# Random Acts of Pizza
#### Mohammad J. Habib - W207

## Overview

I picked Kaggle's Random Accts of Pizza (RAOP) classification task for my W207 final project. 
https://www.kaggle.com/c/random-acts-of-pizza

The goal is to classify Reddit posts in two categories: whether a post got a free pizza from a stranger (True) or not (False). About 75% of the posts in the RAOP dataset did not get a pizza. Randomly predicting "no pizza" or "False" for all classes would give an accuracy score of ~75% and a ROC AUC score of 0.50. 
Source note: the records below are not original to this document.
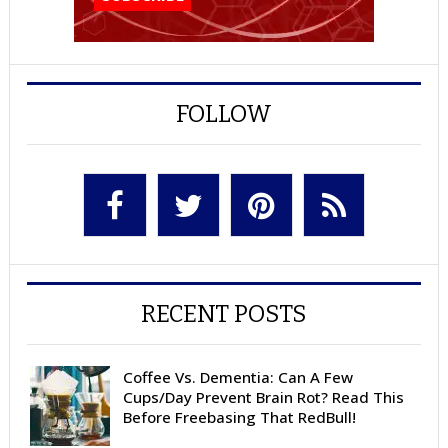
FOLLOW
RECENT POSTS
Coffee Vs. Dementia: Can A Few
Cups/Day Prevent Brain Rot? Read This
Before Freebasing That RedBull!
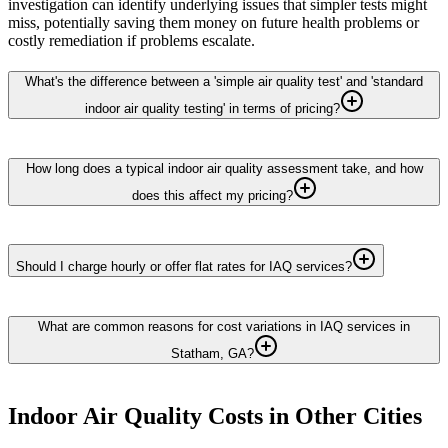
investigation can identify underlying issues that simpler tests might
miss, potentially saving them money on future health problems or
costly remediation if problems escalate.
What's the difference between a 'simple air quality test' and 'standard
indoor air quality testing' in terms of pricing?
How long does a typical indoor air quality assessment take, and how
does this affect my pricing?
Should I charge hourly or offer flat rates for IAQ services?
What are common reasons for cost variations in IAQ services in
Statham, GA?
Indoor Air Quality
Costs in Other Cities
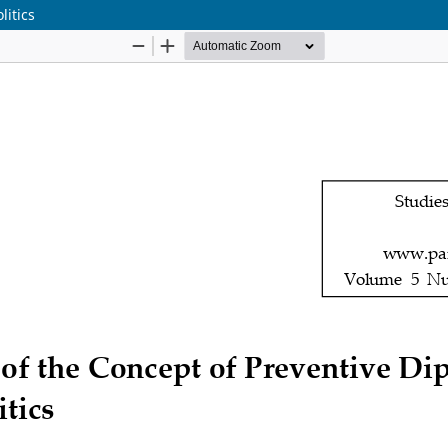
litics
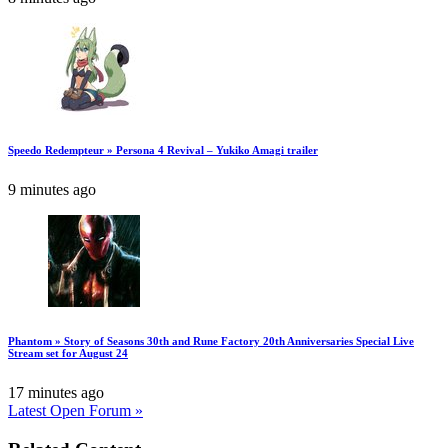
Speedo Redempteur » Persona 4 Revival – Yukiko Amagi trailer
9 minutes ago
Phantom » Story of Seasons 30th and Rune Factory 20th Anniversaries Special Live
Stream set for August 24
17 minutes ago
Latest Open Forum »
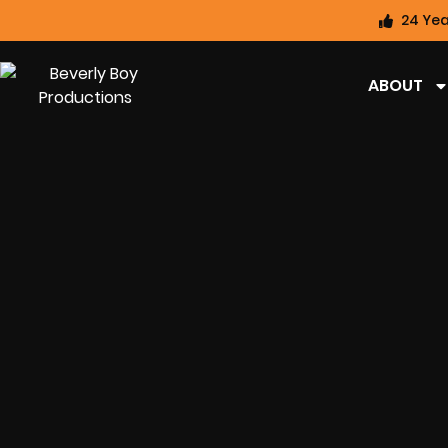
24 Yea
ABOUT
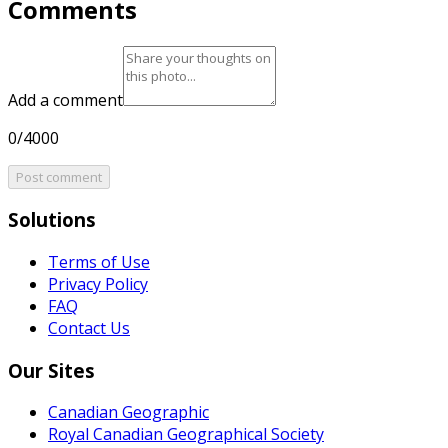
Comments
Add a comment
0/4000
Post comment
Solutions
Terms of Use
Privacy Policy
FAQ
Contact Us
Our Sites
Canadian Geographic
Royal Canadian Geographical Society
I tried various sets of features and classifiers before I came up with this final model. You can read more about that in my final project presentation and review the experimentation in the notebooks on jhabib/w207/w207_final_project/background_work folder (github.com).

To summarize, a bag of words approach performs really poorly on this task no matter the classifier used (ROC AUC ~0.52 at best). Ensembles, Neural Nets, Gaussian Mixture Models etc. all perform similarly poorly with bag of words. PCA on the bag of words did not help either.  It was not until I looked at numeric features in the data that the ROC AUC score started to show some improvement. It turned out that numeric features alone, without any meta features inferred from the data e.g. length of post, gave me the best result. I also found that sub-sampling the training dataset to get an equal ratio of pizza-getting (True) and no-pizza (False) posts helped improve the score.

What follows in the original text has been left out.